If 1,300 flights a day take off from Heathrow airport and no one connects them to the recent flooding up north, does that mean they're not contributing to climate change?
This question is brought to you by the sort of logic we seem to be employing in Britain at present regarding the aviation industry. In 2011 this sector accounted for 6% of total greenhouse gas emissions in the UK, and according to the Aviation Environment Federation (AEF) Heathrow is the only UK airport located in an area known to have air pollution levels that are consistently above legal air quality limits. This, and other pollution issues including the fact that the Heathrow area was found to be in breach of nitrogen dioxide (NO2) standards, culminated with David Cameron's pre-election statement that there would be 'no ifs, no buts' on the matter of the third runway: it made no sense for the expansion to go ahead.
However, since then plans to expand Heathrow have flown beyond reason, and the recently-approved £17bn airport expansion means an additional 250,000 more flights a year, the demolition of 783 homes despite Britain's current housing crisis, and the destruction of most of the neighbouring village of Harmondsworth.
Enter Plane Stupid, a campaign group that employs direct action to fight airport expansion, and more specifically, the Heathrow 13 who chained themselves to the runway in July 2015, cancelling 22 flights and causing numerous delays. When they were arrested, a police officer told them: 'As a consequence of you being here, you are causing severe disruption and it will be in the millions of pounds.' Similarly, on Monday this week Judge Deborah Wright stated that the 'cost' of the disruption at the airport was 'absolutely astronomical'.
This raises an interesting point regarding cost and consequences that doesn't take into account the great looming elephant in the room that is climate change. There are no easily calculable figures to show the cost to our planet from the additional 250,000 flights a year or the health costs and consequences related to the increased pollution that the new runway will bring. Nor did Judge Wright mention the fact the London exceeded its 2016 pollution limit by the 8th day of this year, making our commitments to emissions reductions laughable, if increased global droughts and floodings were something we could laugh about.
The consequences, then, need a different measure for the scenario relating to the impact of increased pollution levels on human and animal health, and the warming of our planet. I'd say the word 'astronomical' was more fitting regarding this impact, since 2016 is already expected to be the warmest year on record, following in 2015's stead. It's difficult not to divert the discussion to vested interests - and others have speculated that the might of the aviation industry may be a factor at play regarding the reversed decision on the airport expansion - but cost and consequences should definitely be a prominent focus, as the result of this third runway is that of climate change: death and suffering the world over, and the failure of our governing bodies to do anything to prevent it.

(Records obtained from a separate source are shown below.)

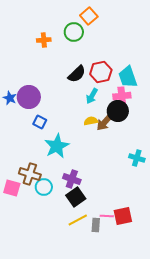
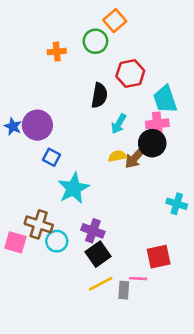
red hexagon: (101, 72) -> (130, 73), moved
black semicircle: (77, 74) -> (99, 95), turned -36
red square: (123, 216) -> (159, 257), moved

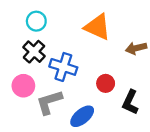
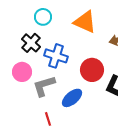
cyan circle: (36, 21) -> (43, 17), moved
red circle: (106, 83) -> (92, 70), size x1.5

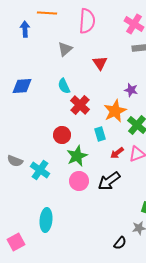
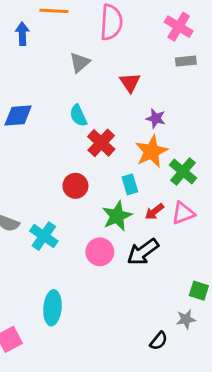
purple star: (131, 90) -> (156, 118), moved
green star: (77, 156) -> (117, 216), moved

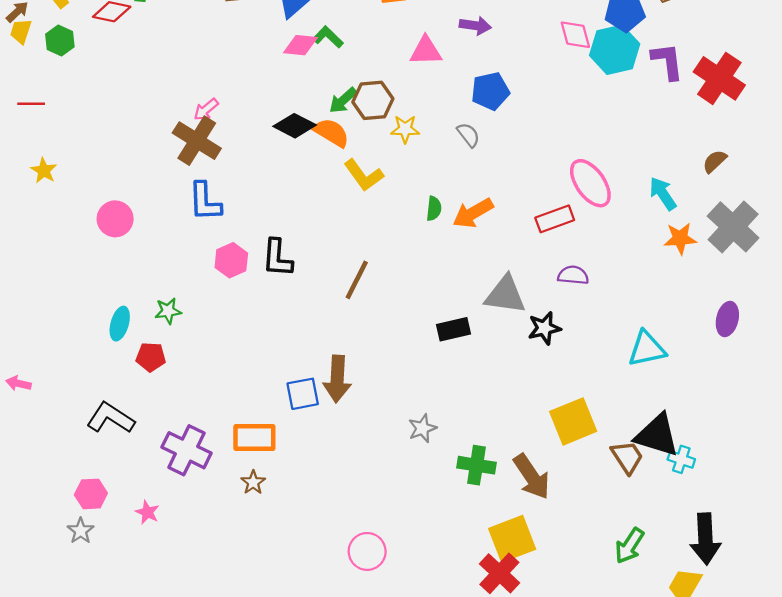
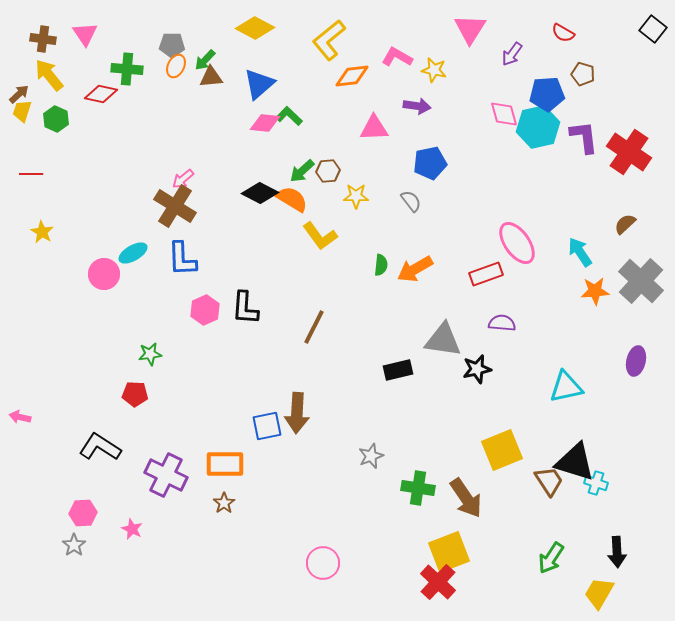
brown hexagon: (373, 100) -> (328, 171), size x0.7
cyan ellipse: (120, 324) -> (133, 253), moved, turned 44
black arrow: (705, 539) -> (617, 552), size x0.7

Additionally, the consequence of this verdict spits on British freedom to effectively protest emissions increases, because Plane Stupid were tipping the scales in favour of reason when they locked on for the climate, and now that has been interpreted to be a bigger crime by the British justice system. In reality there is no bigger crime against our planet than climate change, and no greater injustice than the death and suffering it continues to bring.
In response to the original decision to go ahead with the runaway, Sarah Shoraka of Plane Stupid said: 'We need to insert climate change into the narrative, it's been absent from the whole debate ever since the report [approving the airport expansion] came out.' Plane Stupid's statement after the verdict states: 'Today's judgment demonstrates that the legal system does not yet recognise that climate defence is not an offence...Climate change has already claimed many lives, and it is the continued negligence of governance that forces citizens to act in their stead.'
The British legal system has it wrong here, and the aviation activists are in the right. We need to ensure that our governments enforce emissions limits, and that they prioritise health and planetary welfare over perceived profit. We need to stop prioritising foreign investors over local residents and global responsibilities, and to hold those who are driving emissions increases to account. Climate change should form a significant part of the dialogue when costs and consequences are assessed.
In addition to this, we need more people to take a stand against the bullying might of the industries that are trashing our only planet, and we need more voices to be heard in defence of our only home. Sending the Heathrow 13 to prison? That's just plain stupid. And it won't stop them either - as they said after the verdict, they're 'in it for the long haul.' In terms of the planet, so are we all.